The following is a code example:

from mindspore import context

context.set_auto_parallel_context(auto_parallel_search_mode="dynamic_programming")
context.get_auto_parallel_context("auto_parallel_search_mode")

strategy_ckpt_load_file

Specifies a path to load the segmentation information of all operators with weights in automatic parallel mode.

The following is a code example:

from mindspore import context

context.set_auto_parallel_context(strategy_ckpt_load_file="./")
context.get_auto_parallel_context("strategy_ckpt_load_file")

strategy_ckpt_save_file

Specifies a path for storing the segmentation information of all operators with weights in automatic parallel mode.

The following is a code example:

from mindspore import context

context.set_auto_parallel_context(strategy_ckpt_save_file="./")
context.get_auto_parallel_context("strategy_ckpt_save_file")

full_batch

full_batch allows users to determine whether to import datasets in full mode. The default value is False. That is, datasets are imported in data parallel mode. In special scenarios, the performance of full dataset import is better than that of import in data parallel mode. For example, the WideDeep network is used in uneven segmentation scenarios. Therefore, MindSpore provides the full_batch configurable interface.

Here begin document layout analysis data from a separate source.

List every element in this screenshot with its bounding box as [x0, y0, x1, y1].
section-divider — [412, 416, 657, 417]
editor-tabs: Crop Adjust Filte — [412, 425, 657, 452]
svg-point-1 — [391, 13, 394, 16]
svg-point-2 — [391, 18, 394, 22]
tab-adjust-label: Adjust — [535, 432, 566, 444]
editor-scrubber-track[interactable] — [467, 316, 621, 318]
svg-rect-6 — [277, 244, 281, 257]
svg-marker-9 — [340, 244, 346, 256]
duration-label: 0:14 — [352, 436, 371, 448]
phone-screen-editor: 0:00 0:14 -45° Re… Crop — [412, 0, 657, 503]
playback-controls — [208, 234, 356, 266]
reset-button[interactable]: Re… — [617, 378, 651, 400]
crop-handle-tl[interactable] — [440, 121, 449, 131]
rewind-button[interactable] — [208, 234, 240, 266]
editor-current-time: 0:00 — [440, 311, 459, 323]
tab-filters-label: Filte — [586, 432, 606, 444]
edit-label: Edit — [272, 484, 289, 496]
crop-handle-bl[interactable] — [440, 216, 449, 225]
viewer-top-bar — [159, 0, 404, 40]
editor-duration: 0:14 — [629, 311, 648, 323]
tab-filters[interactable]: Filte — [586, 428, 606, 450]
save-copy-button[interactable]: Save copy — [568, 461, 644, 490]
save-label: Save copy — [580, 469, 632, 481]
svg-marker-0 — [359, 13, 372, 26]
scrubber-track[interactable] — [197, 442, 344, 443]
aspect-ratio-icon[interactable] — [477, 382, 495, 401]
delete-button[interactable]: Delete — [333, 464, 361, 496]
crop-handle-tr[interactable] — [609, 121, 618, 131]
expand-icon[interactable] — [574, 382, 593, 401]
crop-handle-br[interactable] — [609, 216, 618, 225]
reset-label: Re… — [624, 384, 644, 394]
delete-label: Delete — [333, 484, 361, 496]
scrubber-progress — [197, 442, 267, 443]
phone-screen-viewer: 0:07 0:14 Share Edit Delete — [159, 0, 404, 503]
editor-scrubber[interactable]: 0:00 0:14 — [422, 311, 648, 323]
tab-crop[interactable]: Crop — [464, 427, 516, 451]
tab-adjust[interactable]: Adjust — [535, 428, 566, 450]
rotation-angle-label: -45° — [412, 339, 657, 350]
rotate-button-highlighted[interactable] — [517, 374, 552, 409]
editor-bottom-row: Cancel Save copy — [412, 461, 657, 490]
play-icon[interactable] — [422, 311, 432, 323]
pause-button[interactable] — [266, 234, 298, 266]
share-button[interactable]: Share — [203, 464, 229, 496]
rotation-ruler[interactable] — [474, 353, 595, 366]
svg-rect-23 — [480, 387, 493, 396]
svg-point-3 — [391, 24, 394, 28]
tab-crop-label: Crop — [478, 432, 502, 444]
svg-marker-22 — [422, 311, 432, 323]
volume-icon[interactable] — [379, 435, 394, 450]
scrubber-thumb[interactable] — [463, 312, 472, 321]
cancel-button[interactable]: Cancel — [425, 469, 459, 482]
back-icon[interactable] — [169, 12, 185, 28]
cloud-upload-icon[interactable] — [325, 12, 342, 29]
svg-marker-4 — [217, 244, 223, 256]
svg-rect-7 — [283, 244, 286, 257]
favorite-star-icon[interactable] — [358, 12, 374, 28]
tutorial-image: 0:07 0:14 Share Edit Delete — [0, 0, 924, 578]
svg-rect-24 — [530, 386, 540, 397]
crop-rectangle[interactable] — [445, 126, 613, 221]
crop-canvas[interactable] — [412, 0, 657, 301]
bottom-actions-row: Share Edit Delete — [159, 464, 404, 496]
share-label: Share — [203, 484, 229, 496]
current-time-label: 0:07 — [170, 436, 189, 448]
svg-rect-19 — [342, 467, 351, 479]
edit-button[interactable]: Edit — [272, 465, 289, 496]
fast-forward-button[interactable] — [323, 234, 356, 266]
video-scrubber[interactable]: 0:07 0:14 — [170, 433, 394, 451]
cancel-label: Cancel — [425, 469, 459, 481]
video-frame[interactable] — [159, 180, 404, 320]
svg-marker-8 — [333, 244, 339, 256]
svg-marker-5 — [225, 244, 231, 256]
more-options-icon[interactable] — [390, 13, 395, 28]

The following is a code example:

from mindspore import context

context.set_auto_parallel_context(full_batch=False)
context.get_auto_parallel_context("full_batch")

pipeline_stages

pipeline_stages is used to set parallel stage information of pipeline. It is used to show how the machines are distributed in auto_parallel mode in pipeline. Currently pipeline parallel is still under development.

The following is a code example:

from mindspore import context

context.set_auto_parallel_context(parallel_stages=4)
context.get_auto_parallel_context("parallel_stages")

grad_accumulation_step

grad_accumulation_step means the steps where the gradients are accumulated.

The following is a code example:

from mindspore import context
context.set_auto_parallel_context(grad_accumulation_step=4)
context.get_auto_parallel_context("grad_accumulation_step")

Distributed Communication Interface

mindspore.communication.management encapsulates a collection of communication interfaces used by parallel distributed training, facilitating users to configure distributed information.

init

init enables MindSpore communication and initializes distributed training. init must be invoked after context.set_context. You can transfer the communication backend information to the init. The init performs initialization based on the backend information.

hccl: short for Huawei Collective Communication Library, used for the Ascend processor platform.
nccl: short for NVIDIA Collective Communication Library, used for the GPU processor platform.

If you do not configure the communication backend, MindSpore automatically configures it based on the device_target information in context.

The following is a code example:

from mindspore import context
from mindspore.communication.management import init

context.set_context(device_target='GPU')
init()

get_group_size

get_group_size allows users to obtain the number of clusters. Invoke init before using the get_group_size interface.

The following is a code example:

from mindspore import context
from mindspore.communication.management import init, get_group_size

context.set_context(device_target='GPU')
init()
group_size = get_group_size()

get_rank

get_rank allows users to obtain the ID of the current device in the cluster. Invoke init before using the get_rank interface.

The following is a code example:

from mindspore import context
from mindspore.communication.management import init, get_rank

context.set_context(device_target='GPU')
init()
rank_id = get_rank()

Distributed Attribute Configuration

cross_batch

In specific scenarios, the calculation logic of data_parallel is different from that of stand_alone. The calculation logic of auto_parallel is the same as that of stand_alone in any scenario. The convergence effect of data_parallel may be better. Therefore, MindSpore provides the cross_batch parameter to ensure that the calculation logic of auto_parallel is consistent with that of data_parallel. You can use the add_prim_attr method to configure the logic. The default value is False.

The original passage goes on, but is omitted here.